──────── DATA FOR THIS EXERCISE

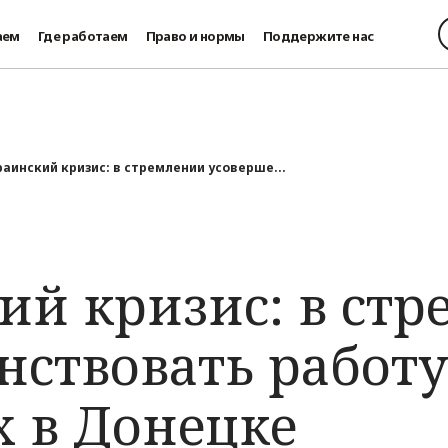
аем
Где работаем
Право и нормы
Поддержите нас
раинский кризис: в стремлении усоверше...
ий кризис: в ст
нствовать работу
 в Донецке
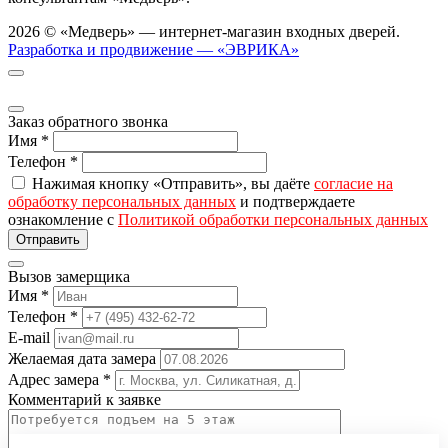
2026 © «Медверь» — интернет-магазин входных дверей.
Разработка и продвижение — «ЭВРИКА»
Заказ обратного звонка
Имя
*
Телефон
*
Нажимая кнопку «Отправить», вы даёте
согласие на
обработку персональных данных
и подтверждаете
ознакомление с
Политикой обработки персональных данных
Вызов замерщика
Имя
*
Телефон
*
E-mail
Желаемая дата замера
Адрес замера
*
Комментарий к заявке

────────────────

EXERCISE DETAILS
Reproduce exactly, and only, the lines from the opening line of the listing above through the line holding "ознакомление с", minus the pictures.

TASK RESPONSE
аем
Где работаем
Право и нормы
Поддержите нас
раинский кризис: в стремлении усоверше...
ий кризис: в ст
нствовать работу
 в Донецке
2026 © «Медверь» — интернет-магазин входных дверей.
Разработка и продвижение — «ЭВРИКА»
Заказ обратного звонка
Имя
*
Телефон
*
Нажимая кнопку «Отправить», вы даёте
согласие на
обработку персональных данных
и подтверждаете
ознакомление с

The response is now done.